What really bugs me about Millar’s comment, though, is that he seems to be giving the back of his hand to readers who get their comics digitally. Someone should tell him there’s a large audience out there that’s fully engaged, to the point where they are willing to pay full cover price for digital comics in order to get them the day the print editions come out. Those fans seem to me to be precisely “the bedrock of the business.”

I won’t pay $3.99 for a single-issue digital comic, but there is apparently a substantial audience out there who will. Publishers and digital distributors aren’t in the business of losing money, and they wouldn’t maintain that full cover price if people weren’t paying it. Someone who will pay top dollar to get a comic right away, rather than wait a couple of months for the price to drop? That’s an engaged fan.

Millar doesn’t seem to realize many people simply don’t live near a comics shop. Until the advent of digital, a lot of potential readers were locked out by simple geography. One could even argue that both the availability of digital comics and the popularity of comic book movies in recent years have given customers more incentives to seek out comics shops and to travel farther to get print copies. There’s plenty of anecdotal evidence that digital readers also buy print comics.
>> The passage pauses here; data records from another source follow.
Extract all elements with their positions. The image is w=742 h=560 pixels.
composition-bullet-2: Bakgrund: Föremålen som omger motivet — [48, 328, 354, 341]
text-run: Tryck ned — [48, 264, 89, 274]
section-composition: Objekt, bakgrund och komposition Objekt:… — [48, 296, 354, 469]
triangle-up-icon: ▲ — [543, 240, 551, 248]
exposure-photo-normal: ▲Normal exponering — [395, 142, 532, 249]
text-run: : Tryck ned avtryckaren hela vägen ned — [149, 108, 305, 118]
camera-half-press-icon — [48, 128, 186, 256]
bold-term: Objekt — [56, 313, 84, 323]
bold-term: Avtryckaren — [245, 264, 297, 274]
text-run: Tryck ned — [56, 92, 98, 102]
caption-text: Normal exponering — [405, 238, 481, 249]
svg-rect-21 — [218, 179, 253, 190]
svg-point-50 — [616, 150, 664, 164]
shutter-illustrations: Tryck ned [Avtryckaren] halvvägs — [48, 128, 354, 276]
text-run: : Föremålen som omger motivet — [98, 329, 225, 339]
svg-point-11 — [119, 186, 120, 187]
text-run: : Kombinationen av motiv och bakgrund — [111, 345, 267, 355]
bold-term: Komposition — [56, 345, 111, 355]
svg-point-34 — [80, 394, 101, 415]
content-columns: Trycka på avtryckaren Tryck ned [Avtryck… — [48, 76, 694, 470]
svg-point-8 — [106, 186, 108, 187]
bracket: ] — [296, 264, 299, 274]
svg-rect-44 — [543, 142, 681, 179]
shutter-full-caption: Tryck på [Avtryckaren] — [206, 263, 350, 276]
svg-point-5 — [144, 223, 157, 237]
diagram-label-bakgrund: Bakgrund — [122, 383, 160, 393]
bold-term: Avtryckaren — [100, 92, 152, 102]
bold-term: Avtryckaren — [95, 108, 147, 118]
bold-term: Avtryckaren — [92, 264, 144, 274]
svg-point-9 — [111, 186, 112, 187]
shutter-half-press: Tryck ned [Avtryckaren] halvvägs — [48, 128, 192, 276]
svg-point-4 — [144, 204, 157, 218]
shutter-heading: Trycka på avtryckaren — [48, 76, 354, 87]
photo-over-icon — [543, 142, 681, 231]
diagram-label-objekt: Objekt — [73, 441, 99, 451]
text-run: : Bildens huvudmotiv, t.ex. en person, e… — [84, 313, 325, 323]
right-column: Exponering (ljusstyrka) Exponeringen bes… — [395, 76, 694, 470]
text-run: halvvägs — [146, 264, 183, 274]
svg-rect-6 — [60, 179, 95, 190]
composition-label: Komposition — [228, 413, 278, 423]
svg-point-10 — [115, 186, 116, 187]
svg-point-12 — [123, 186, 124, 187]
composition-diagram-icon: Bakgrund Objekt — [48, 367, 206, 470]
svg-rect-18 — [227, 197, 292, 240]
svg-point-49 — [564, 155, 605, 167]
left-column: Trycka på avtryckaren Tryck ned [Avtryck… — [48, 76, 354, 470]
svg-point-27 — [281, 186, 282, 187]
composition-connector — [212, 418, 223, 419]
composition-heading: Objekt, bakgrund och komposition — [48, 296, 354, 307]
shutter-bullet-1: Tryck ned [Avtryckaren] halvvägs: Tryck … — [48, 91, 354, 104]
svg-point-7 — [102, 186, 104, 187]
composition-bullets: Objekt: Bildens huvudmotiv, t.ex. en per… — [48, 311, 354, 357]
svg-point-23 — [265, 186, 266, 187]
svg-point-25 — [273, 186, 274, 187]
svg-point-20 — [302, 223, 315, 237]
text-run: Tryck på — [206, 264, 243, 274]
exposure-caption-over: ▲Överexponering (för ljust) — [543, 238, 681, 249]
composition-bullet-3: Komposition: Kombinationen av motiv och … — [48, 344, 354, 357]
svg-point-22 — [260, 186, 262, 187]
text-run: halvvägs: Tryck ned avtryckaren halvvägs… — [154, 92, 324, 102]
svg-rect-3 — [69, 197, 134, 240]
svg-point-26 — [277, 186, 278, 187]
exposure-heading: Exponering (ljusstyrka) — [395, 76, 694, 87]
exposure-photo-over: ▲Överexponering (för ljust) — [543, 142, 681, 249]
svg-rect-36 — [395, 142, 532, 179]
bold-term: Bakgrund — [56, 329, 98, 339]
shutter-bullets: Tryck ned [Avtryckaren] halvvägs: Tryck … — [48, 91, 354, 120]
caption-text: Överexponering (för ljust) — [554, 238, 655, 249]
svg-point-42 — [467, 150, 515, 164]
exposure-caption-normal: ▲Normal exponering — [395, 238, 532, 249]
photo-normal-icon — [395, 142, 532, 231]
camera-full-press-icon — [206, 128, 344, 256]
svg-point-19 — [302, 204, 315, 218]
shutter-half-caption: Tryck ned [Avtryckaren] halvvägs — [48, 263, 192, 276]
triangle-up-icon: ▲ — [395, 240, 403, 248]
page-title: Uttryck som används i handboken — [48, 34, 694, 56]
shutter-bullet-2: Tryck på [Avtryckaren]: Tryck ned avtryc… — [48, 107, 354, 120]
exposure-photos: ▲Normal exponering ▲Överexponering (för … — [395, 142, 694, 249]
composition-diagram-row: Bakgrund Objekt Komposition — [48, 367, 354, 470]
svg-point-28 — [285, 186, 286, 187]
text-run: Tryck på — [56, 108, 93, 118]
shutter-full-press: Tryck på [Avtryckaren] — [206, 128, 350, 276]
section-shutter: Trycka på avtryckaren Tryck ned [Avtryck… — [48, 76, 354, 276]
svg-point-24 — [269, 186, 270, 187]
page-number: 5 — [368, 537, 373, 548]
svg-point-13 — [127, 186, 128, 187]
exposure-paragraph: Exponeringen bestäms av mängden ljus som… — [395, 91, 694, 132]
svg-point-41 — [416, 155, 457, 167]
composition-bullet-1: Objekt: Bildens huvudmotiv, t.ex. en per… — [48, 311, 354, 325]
Whatever the reason, it’s clear the comics marketplace is growing and evolving, and it really doesn’t need Millar to save it. New comics shops open every week, and smart retailers are developing new ways to create community and keep their existing customers coming in. Day-and-date digital is here to stay; denying it doesn’t help matters any. What’s helpful is to adjust to the new market realities, and retailers seem to be doing just that. When Steve Bennett — himself a retailer — went to buy Jupiter’s Legacy and found it wasn’t available digitally, he wondered, “will this actually lead to added sales for the direct sales market or lost sales for digital downloads?”

At a Chicago Comic & Entertainment Expo panel, Mark Waid commented that Millar was “setting his money on fire” by not making his comics immediately available digitally. That’s his prerogative, of course, but it seems a bit mean-spirited to lock out potential readers simply because they prefer to buy digitally. That’s not treating his core audience well — and readers who are willing to spend four bucks on a bucket of pixels are indeed part of his core audience.



Just another reason why I am not a fan of Mister Millar – uninformed, even if this was 18 months ago. I’m not surprised. Robot 6 is correct.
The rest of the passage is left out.